ギャアギャアワンワンニャーニャーガンガン八釜《やかま》しい事|夥《おびただ》しい。その中でも犬の鳴声が圧倒的に大多数なのは吾輩の努力が与《あずか》って力がある訳で、心強いことこの上なしだ。その金網籠の一つ一つに、それぞれ所有主《もちぬし》の木札が附いている奴へ、番人が、それぞれに餌《え》を遣っている。この番人が犬や猫へ遣る御馳走をチョイチョイ抓《つま》んでいる事実を知っているのは吾輩だけかも知れないが、しかし又、こいつが居ないと、博士の卵連中が、研究室とかけ持ちで動物の世話をしなくちゃならないのだから文句は云えない。吾輩みたいに無代価で攫《さら》って来たシロモノを売りつける癖の附いた人間から見れば、この金網の番人なぞは、よっぽど尊敬していい訳だ。だから吾輩はいつでも出会うたんびに山高帽をチョッと傾けて敬意を表する事にしている。上には上があると思ってね。
ところでその金網籠に附けた木札を覗きまわってみると在った在った。ハブリと片仮名で書いた木札を附けた犬の籠が片隅に十ばかり固まっている。どうも恐ろしく犬ばかり集めたもんだと思ったが、よく見るとドレモコレモ見覚えのある犬ばかりだ。果然、羽振医学士閣下は吾輩の上華客《じょうとくい》だった事を思い出した。ブルテリヤ、狆《ちん》、セッター、エアデル、柴犬なぞ。飼犬の豪華版みたいだが心配する事はない。どれもこれも純粋種なんか一匹も居ないのだからヤヤコシイ。いい加減というよりも寧《むし》ろミジメな位の混合種ばかりが、尻尾振り合うも他生の縁という訳でギャンギャンキャンキャン吠え合っていたものだが、そいつが吾輩の顔を見ると一斉に吠えるのを止めて、尻尾を振り振り金網に立ちかかって来た。
吾輩は胸が一パイになった。タッタ二時間、三時間のおなじみでもチャント記憶しているから感心なものだ。勿論、吾輩の顔や風態を見覚えている訳ではなかろう。亜歴山《アレキサンデル》大王は身体に薔薇《ばら》の臭いがしたという位で、吾輩みたいな偉人の体臭は、犬にとっても忘れられないものがあると見える。
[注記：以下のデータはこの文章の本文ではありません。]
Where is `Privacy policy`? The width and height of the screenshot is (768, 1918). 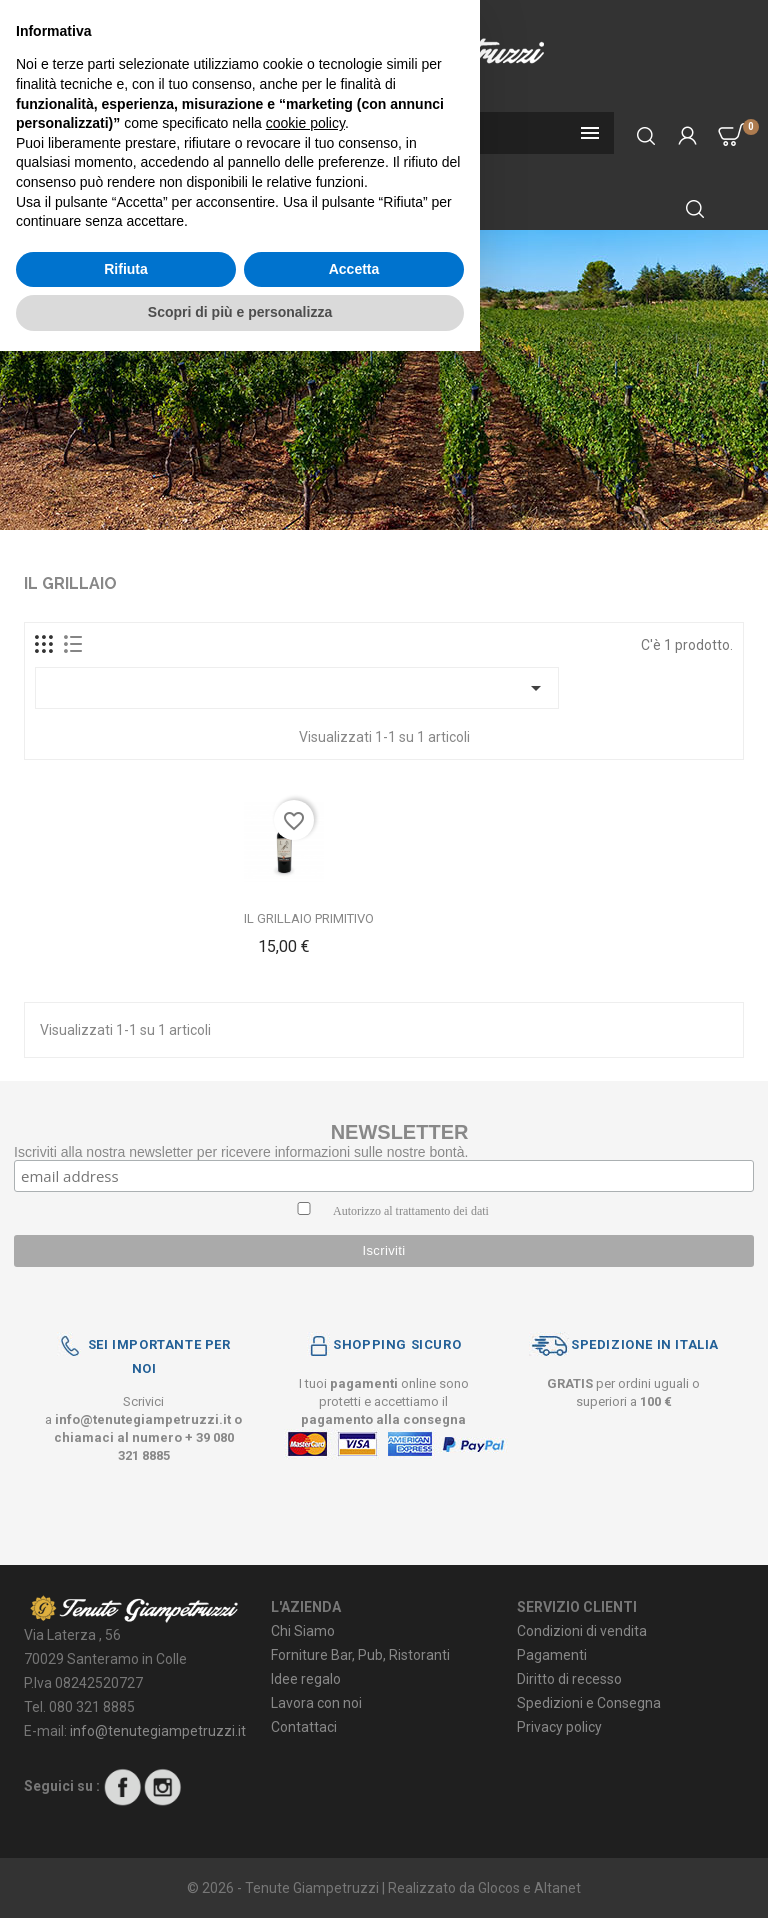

その中にタッタ一匹、歓迎の意を表しない奴が居る。隅っ子の特別の金網に入れられて息も絶え絶えに屁古垂《へこた》れている汚ならしいフォックス・テリヤだ。見忘れもしないこの間、山木|混凝土《コンクリート》氏の玄関前から掻《か》っ攫《さら》った一件だ。